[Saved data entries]
----------------

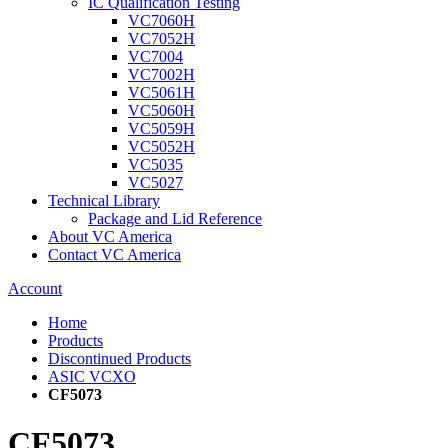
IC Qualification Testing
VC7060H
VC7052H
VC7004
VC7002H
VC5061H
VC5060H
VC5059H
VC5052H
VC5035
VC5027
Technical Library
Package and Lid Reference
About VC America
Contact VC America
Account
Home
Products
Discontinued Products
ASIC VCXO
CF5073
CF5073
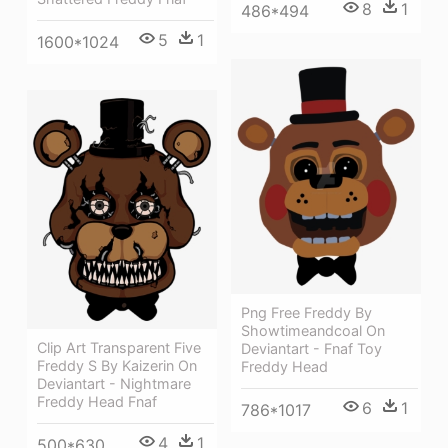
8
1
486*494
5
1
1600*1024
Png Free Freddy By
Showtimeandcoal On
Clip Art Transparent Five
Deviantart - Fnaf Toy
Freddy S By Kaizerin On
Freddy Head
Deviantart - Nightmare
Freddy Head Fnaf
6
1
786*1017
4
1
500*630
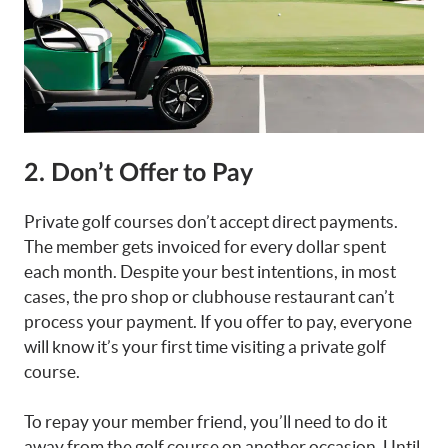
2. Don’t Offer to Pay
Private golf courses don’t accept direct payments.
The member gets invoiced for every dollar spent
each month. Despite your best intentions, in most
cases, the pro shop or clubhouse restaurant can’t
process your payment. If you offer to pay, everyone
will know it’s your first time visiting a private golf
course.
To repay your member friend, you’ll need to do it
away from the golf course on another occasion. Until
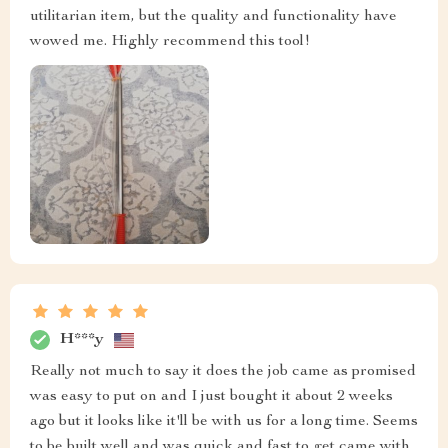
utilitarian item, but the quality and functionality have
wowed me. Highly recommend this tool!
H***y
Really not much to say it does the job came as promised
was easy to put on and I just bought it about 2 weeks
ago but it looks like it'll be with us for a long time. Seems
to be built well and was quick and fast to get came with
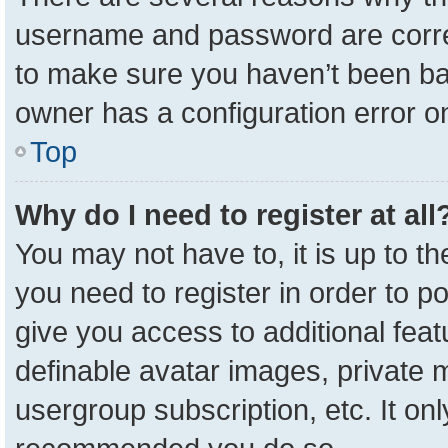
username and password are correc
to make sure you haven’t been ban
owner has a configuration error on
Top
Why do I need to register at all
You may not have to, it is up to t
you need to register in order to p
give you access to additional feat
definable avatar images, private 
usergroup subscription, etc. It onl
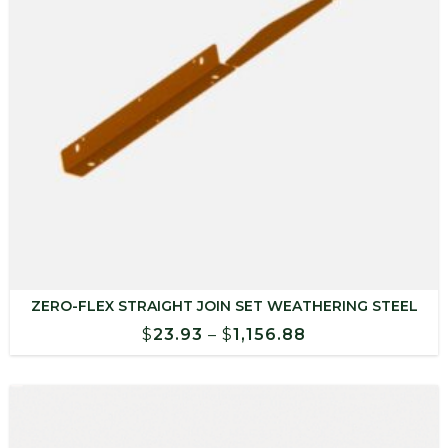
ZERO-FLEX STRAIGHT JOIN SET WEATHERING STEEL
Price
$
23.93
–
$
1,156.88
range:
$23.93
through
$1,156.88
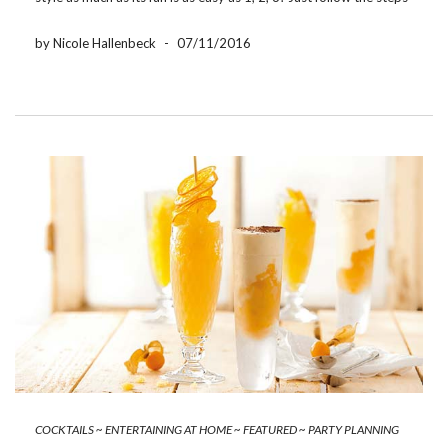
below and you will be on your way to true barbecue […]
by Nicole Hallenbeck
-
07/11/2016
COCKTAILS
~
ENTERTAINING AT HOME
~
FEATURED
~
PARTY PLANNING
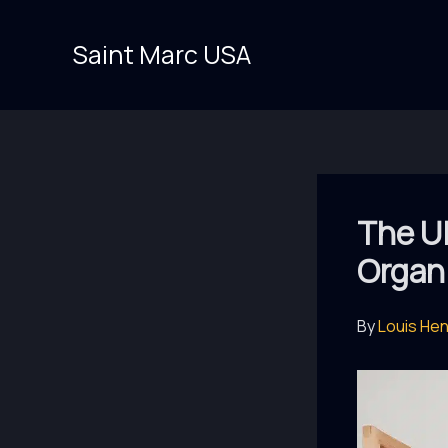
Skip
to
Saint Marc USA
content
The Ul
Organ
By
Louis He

----------------

- Activity
Give only the number of lines in the data that hold the word "Freddy".

- Reply to the task
4